While Alonso has manned the middle of the field for the Bills, Pettine hinted last week that the Bills might eventually decide to tap his versatility.
"To me, you don't even know if [middle linebacker] is his ideal position. It's more of a necessity here with him. But he can play a lot of spots. He's a football player. He could probably play strong safety, defensive end," Pettine said. "He can play. Loves football. That's one of those things where we can move him around and put him in some different positions. He's fine with all of them."
No matter what position he plays, Alonso may never be the Bills' version of Ray Lewis or Brian Urlacher in the locker room or in the pregame huddle.
But on the field, the Bills believe they have something special.
"There's really not a ceiling for him," Marrone said. "Playing every snap, a guy that doesn't come off the field. Obviously, he has the communication that he has to get done.

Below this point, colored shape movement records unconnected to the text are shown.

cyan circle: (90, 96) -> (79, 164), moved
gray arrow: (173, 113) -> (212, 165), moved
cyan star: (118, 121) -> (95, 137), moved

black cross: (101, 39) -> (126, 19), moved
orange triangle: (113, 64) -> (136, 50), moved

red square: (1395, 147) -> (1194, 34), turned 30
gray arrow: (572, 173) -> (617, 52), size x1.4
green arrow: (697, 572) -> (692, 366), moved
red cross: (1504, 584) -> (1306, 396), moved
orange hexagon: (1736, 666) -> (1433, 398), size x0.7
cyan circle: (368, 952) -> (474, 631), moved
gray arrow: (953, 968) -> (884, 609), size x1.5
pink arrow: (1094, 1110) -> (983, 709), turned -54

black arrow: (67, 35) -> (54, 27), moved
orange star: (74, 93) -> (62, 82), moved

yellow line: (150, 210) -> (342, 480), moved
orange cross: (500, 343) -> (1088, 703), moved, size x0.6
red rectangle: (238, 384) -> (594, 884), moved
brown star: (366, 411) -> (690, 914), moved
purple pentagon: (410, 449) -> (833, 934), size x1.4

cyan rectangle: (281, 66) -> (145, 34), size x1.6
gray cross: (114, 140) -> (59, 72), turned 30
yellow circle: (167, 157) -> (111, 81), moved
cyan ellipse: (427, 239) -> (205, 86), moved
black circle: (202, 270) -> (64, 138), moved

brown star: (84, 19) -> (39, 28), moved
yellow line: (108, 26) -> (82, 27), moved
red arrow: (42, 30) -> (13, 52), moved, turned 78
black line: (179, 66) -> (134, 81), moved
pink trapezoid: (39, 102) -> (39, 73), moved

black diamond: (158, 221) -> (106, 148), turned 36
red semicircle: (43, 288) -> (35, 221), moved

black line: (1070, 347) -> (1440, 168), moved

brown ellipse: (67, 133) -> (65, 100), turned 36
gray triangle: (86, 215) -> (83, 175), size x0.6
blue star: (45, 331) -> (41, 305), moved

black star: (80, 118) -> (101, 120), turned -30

When you look at what's going on and how he's producing, in my opinion -- and, obviously, that's biased -- he's an outstanding football player. Not just as a rookie, but just as anyone at that position."
None of this comes as a shock to Alonso's college coach.
"He made a couple of missteps early in his career and really changed," Kelly said. "I think he understood the opportunities he had in front of him and everything that's happening to him now -- I don't know if it surprises other people. It doesn't surprise me."